*WHAT TO PRODUCE*
Copy verbatim the block of lines in the entries below whose first line contains "Updated (995, 304)" and whose last line contains "PDF (1050, 880)". Leave out all other lines.

---- SOURCE MATERIAL

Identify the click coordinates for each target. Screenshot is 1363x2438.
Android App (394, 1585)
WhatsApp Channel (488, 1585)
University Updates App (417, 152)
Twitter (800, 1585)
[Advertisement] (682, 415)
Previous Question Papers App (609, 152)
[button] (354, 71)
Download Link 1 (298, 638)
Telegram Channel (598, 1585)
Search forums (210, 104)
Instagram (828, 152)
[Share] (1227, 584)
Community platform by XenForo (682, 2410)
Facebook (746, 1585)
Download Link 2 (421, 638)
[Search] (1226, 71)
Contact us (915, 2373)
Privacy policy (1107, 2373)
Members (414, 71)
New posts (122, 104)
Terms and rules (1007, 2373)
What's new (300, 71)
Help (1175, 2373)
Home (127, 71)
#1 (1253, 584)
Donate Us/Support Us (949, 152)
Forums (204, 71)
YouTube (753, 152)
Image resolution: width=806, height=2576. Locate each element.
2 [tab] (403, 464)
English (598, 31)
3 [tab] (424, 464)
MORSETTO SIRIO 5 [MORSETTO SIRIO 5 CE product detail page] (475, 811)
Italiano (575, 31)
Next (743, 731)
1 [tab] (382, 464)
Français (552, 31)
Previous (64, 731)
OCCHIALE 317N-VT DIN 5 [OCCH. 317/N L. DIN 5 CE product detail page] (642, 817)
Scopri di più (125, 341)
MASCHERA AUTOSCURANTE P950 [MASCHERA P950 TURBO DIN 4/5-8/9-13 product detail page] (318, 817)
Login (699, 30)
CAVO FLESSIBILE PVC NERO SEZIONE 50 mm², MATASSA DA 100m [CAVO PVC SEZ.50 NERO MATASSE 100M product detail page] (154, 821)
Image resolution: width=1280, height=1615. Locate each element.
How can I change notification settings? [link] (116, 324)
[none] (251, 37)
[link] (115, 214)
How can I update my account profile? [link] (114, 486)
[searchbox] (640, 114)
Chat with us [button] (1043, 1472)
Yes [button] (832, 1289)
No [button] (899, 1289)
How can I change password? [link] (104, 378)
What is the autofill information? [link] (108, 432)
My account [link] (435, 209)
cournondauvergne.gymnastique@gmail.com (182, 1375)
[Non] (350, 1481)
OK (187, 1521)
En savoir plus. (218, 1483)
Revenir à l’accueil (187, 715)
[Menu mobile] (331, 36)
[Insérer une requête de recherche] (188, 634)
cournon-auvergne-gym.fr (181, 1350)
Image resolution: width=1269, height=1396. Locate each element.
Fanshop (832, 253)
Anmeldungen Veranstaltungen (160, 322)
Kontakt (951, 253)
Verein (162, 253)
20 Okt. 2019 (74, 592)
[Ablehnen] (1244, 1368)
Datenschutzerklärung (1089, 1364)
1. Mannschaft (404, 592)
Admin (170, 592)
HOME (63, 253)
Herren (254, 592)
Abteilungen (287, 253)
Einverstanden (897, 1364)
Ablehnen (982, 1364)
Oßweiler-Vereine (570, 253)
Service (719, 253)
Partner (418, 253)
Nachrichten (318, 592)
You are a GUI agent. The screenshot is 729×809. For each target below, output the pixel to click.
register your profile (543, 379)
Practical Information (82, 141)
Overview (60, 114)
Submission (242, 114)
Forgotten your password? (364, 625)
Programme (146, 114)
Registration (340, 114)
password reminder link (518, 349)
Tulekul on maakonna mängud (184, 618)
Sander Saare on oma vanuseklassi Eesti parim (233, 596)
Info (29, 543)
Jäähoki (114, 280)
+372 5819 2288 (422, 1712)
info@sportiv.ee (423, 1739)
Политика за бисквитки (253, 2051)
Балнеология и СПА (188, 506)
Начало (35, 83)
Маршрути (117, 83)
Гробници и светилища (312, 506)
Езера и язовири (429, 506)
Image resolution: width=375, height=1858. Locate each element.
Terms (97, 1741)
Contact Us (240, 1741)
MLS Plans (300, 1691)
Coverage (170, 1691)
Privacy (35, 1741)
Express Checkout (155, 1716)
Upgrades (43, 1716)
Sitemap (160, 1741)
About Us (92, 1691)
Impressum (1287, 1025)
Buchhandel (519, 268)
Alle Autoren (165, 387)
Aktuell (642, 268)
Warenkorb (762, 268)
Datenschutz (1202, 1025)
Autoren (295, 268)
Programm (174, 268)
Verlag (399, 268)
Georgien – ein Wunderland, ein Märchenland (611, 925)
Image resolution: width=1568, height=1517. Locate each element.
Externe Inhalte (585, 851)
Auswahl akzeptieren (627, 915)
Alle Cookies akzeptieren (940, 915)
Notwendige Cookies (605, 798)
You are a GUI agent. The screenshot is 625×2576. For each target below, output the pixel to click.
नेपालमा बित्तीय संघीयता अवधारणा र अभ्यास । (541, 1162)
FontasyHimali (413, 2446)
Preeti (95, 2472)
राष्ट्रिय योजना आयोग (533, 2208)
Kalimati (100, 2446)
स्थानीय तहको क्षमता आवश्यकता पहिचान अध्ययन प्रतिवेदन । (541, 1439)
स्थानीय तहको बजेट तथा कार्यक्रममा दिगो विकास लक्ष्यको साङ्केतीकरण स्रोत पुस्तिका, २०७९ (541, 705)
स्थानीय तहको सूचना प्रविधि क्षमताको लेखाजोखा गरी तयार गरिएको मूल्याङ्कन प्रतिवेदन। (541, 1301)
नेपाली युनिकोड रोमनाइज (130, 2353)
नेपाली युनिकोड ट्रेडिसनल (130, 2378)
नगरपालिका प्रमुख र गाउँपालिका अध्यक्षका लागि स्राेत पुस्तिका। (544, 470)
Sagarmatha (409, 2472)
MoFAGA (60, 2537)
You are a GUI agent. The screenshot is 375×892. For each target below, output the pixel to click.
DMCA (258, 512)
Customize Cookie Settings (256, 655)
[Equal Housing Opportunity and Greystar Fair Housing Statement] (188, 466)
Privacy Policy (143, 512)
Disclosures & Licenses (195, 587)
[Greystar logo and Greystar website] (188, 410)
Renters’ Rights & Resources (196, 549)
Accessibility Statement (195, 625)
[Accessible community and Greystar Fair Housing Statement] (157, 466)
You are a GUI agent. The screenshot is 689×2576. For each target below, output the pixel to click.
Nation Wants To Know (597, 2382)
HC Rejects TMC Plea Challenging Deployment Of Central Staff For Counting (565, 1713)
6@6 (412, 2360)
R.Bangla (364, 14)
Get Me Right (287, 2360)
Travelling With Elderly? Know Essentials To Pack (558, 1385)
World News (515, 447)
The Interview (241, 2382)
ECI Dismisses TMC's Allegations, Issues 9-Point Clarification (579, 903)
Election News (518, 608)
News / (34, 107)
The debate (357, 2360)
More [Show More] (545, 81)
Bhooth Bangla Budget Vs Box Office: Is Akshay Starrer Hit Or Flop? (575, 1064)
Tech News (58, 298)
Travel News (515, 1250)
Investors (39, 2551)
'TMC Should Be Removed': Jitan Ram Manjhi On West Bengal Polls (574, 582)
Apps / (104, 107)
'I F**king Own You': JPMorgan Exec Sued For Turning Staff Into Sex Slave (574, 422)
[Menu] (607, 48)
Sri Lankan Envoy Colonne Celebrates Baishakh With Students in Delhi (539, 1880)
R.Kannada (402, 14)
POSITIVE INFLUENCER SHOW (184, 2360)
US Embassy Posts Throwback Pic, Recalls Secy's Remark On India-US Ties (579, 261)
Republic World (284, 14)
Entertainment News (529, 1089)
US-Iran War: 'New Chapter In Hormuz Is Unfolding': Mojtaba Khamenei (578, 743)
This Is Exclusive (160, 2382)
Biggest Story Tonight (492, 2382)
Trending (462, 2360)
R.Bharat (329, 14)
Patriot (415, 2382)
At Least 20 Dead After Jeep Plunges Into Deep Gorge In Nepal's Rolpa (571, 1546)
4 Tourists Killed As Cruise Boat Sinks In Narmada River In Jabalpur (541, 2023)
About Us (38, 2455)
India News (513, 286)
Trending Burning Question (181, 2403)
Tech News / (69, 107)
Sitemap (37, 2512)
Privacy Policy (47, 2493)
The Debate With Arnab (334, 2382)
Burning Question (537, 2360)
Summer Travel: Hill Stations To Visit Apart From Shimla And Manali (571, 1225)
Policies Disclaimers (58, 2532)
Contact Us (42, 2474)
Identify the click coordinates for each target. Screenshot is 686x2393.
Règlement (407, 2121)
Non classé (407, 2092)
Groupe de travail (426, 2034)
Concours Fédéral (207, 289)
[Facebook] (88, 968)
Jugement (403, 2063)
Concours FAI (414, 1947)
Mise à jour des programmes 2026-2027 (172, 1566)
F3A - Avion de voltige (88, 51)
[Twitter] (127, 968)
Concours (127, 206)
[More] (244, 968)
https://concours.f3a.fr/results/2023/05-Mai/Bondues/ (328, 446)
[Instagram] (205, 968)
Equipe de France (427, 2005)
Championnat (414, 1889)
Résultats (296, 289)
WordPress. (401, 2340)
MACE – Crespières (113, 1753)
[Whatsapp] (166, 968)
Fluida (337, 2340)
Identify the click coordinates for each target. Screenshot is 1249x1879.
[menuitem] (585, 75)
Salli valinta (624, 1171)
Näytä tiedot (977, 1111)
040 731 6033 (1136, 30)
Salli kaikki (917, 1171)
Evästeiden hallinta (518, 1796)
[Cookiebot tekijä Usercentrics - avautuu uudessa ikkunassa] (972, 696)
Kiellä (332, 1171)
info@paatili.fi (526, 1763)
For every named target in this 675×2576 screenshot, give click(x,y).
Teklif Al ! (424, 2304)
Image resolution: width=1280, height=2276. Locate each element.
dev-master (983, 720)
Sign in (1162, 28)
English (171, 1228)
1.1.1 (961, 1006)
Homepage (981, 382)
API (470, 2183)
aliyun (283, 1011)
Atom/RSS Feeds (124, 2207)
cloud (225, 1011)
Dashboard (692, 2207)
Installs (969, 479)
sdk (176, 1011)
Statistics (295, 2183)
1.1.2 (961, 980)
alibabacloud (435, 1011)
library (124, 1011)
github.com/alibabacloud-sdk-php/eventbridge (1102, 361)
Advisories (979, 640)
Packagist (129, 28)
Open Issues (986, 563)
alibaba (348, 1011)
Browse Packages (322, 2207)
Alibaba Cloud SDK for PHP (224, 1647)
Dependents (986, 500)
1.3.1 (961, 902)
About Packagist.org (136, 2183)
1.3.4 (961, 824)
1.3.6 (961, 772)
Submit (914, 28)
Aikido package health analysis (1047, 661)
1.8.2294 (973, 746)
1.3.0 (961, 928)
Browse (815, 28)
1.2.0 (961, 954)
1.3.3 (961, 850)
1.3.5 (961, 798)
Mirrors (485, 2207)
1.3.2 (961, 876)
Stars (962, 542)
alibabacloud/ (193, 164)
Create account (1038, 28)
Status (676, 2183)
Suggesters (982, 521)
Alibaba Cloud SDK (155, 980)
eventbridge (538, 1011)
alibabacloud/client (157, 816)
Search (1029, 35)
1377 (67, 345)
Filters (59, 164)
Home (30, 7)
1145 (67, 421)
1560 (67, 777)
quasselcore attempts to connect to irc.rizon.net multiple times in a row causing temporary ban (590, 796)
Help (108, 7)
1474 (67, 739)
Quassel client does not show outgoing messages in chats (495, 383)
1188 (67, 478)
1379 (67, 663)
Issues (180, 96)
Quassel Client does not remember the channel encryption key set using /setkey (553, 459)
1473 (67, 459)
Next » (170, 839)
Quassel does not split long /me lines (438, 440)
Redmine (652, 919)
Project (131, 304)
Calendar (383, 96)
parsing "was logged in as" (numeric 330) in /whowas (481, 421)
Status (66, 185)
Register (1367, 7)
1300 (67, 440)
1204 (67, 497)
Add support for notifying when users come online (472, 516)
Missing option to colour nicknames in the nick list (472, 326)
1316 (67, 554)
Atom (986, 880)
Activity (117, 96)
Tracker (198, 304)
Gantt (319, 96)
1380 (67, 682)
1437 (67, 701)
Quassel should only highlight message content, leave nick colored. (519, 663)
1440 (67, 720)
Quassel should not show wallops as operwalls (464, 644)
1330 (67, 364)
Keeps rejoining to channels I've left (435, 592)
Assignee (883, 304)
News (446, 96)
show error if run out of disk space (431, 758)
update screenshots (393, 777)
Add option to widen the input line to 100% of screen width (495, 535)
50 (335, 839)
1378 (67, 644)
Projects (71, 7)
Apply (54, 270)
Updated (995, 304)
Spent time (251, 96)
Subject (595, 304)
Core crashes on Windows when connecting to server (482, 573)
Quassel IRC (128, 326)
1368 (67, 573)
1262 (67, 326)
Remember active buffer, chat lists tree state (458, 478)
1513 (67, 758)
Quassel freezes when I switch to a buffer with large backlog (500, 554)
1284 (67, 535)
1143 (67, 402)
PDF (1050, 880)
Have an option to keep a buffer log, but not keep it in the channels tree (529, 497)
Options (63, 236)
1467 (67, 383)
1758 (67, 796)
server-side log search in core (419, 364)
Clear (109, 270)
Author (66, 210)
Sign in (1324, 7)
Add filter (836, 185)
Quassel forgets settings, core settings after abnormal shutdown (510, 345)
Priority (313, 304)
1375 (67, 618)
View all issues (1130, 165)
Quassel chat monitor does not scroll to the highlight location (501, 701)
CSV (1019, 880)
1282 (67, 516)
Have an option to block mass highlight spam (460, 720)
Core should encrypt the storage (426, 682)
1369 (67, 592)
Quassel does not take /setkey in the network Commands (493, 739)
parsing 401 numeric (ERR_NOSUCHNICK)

--------

*RESULT OF THIS EXERCISE*
Updated (995, 304)
Spent time (251, 96)
Subject (595, 304)
Core crashes on Windows when connecting to server (482, 573)
Quassel IRC (128, 326)
1368 (67, 573)
1262 (67, 326)
Remember active buffer, chat lists tree state (458, 478)
1513 (67, 758)
Quassel freezes when I switch to a buffer with large backlog (500, 554)
1284 (67, 535)
1143 (67, 402)
PDF (1050, 880)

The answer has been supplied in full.